# Help with CWM Recovery



## Anovative

I've search all over for a web to get CWM Recovery on my SCH-I800 without any luck, sorry if I messed an obvious answer somewhere. I cannot find the correct files to use with Heimdall or Odin. Are these methods obsolete? Or I'd prefer to get CWM Recovery installed and just use that to flash ROMs. I haven't been upgraded to the 2.3.x android version yet. I'm still on 2.2 build # SCH-I800.DJ11. I am rooted already. VZW (CDMA)

Any input appreciated! Thanks in advance!


----------



## nicklovell23

1. Download ICS Rom and Gapps onto sd card.

2. Download recovery 5.0.2.7 from here.
*http://k.22aaf3.com/...ery-5.0.2.7.tar*

3. Unzip it (recovery 5.0.2.7)...

4. Install heimdall. (I prefer version 1.1.1)
*http://www.glassechi...ducts/heimdall/*

4. Enter Download mode (Power + Vol.
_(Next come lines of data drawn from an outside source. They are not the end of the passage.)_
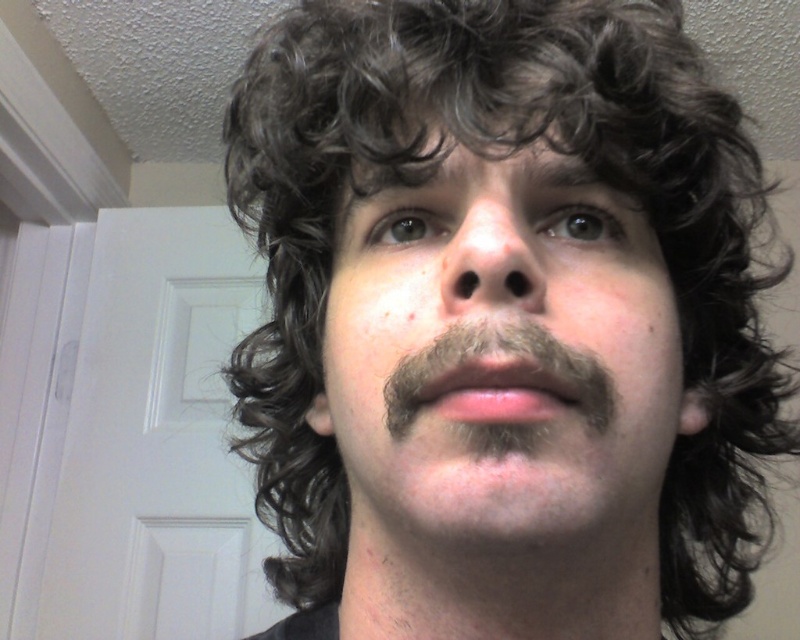 Is dark curly hair at center bigger than dark brown fuzzy mustache at center?

Yes, dark curly hair at center is bigger than dark brown fuzzy mustache at center.

Does dark curly hair at center have a greater width compared to dark brown fuzzy mustache at center?

Indeed, dark curly hair at center has a greater width compared to dark brown fuzzy mustache at center.

At what (x,y) coordinates should I click in order to perform the action: click on dark curly hair at center. Please return your answer as a coordinate pair (x, y). The width and height of the screenshot is (800, 640). Looking at the image, I should click on (500, 355). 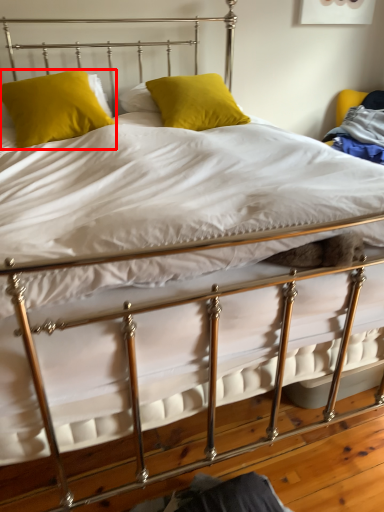 Question: From the image's perspective, where is pillow (annotated by the red box) located relative to pillow?

Choices:
 (A) below
 (B) above

Answer: (A) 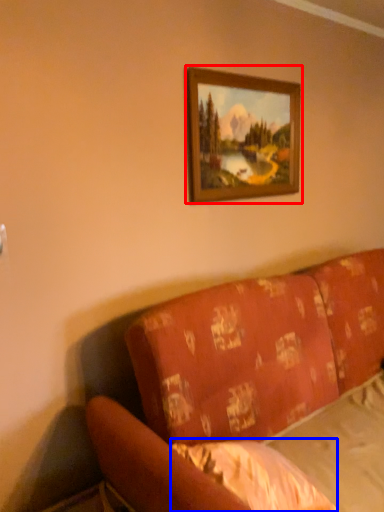 Question: Which of the following is the farthest to the observer, picture frame (highlighted by a red box) or sheet (highlighted by a blue box)?

Choices:
 (A) picture frame
 (B) sheet

Answer: (A) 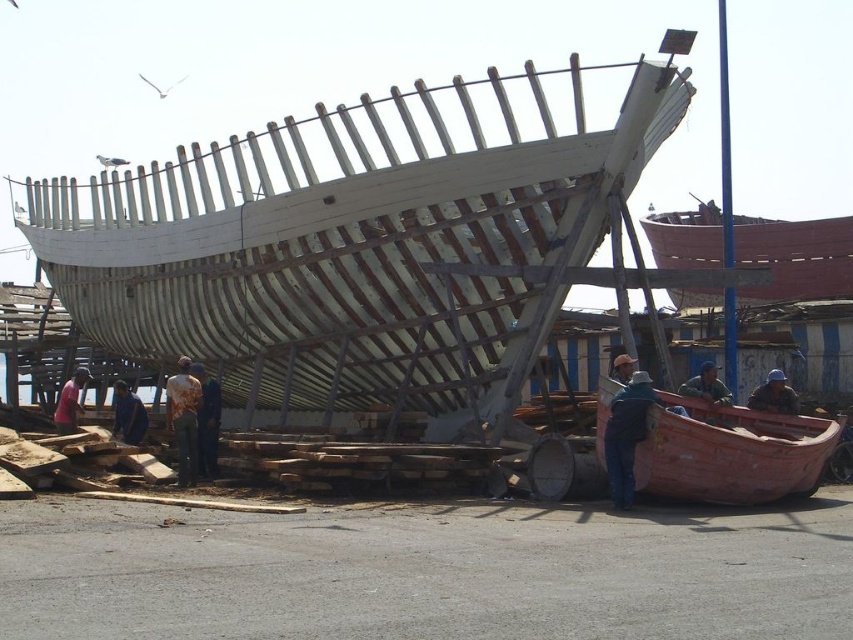 What do you see at coordinates (793, 257) in the screenshot? I see `red wooden boat at right` at bounding box center [793, 257].

Image resolution: width=853 pixels, height=640 pixels. I want to click on red wooden boat at right, so click(793, 257).

Which is in front, point (634, 420) or point (65, 401)?

Point (634, 420)

Measure the distance from denim jacket at center to matte pink shirt at left.

A distance of 133.06 feet exists between denim jacket at center and matte pink shirt at left.

Who is more forward, (612,403) or (79,380)?

Point (612,403)

Where is `denim jacket at center`? The width and height of the screenshot is (853, 640). denim jacket at center is located at coordinates (625, 435).

Is point (737, 236) positioned before point (216, 420)?

No, (737, 236) is further to viewer.

Is red wooden boat at right further to camera compared to camouflage fabric shirt at center?

Yes, red wooden boat at right is behind camouflage fabric shirt at center.

What do you see at coordinates (793, 257) in the screenshot? This screenshot has width=853, height=640. I see `red wooden boat at right` at bounding box center [793, 257].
Down) and Install the 5.0.2.7 Kernel(zimage) and 5.0.2.7 Recovery through heimdall.

5. Upon reboot, enter recovery by holding down Vol. Up.

6. In recovery, Wipe device, then Install ICS Rom and Gapps zips...
Note: You might have to "mount /system" when installing gapps. You can check that in the "mounts and storage".

7. choose "reboot system now" in recovery.


----------



## Anovative

Is the SGT-Bootloader-Patch-v1.00.apk for GSM or will I need to use that app to do something before or after flashing with heimdall?


----------



## nicklovell23

Anovative said:


> Is the SGT-Bootloader-Patch-v1.00.apk for GSM or will I need to use that app to do something before or after flashing with heimdall?


 Not sure what your talkin about no sgt bootloader is in these links.


----------



## Anovative

It was in the recovery zip. I wouldn't think I'd need it.

Sent from my XT875 using Tapatalk 2


----------



## ruthlessbeatle

i just used the bootstrapper app in the market. i did it manually the first time and ran into some salf made problems.and just bought the app...it worked great


----------



## Stuntm4nM1k3

nicklovell23 said:


> 1. Download ICS Rom and Gapps onto sd card.
> 
> 2. Download recovery 5.0.2.7 from here.
> *http://k.22aaf3.com/...ery-5.0.2.7.tar*
> 
> 3. Unzip it (recovery 5.0.2.7)...
> 
> 4. Install heimdall. (I prefer version 1.1.1)
> *http://www.glassechi...ducts/heimdall/*
> 
> 4. Enter Download mode (Power + Vol. Down) and Install the 5.0.2.7 Kernel(zimage) and 5.0.2.7 Recovery through heimdall.
> 
> 5. Upon reboot, enter recovery by holding down Vol. Up.
> 
> 6. In recovery, Wipe device, then Install ICS Rom and Gapps zips...
> Note: You might have to "mount /system" when installing gapps. You can check that in the "mounts and storage".
> 
> 7. choose "reboot system now" in recovery.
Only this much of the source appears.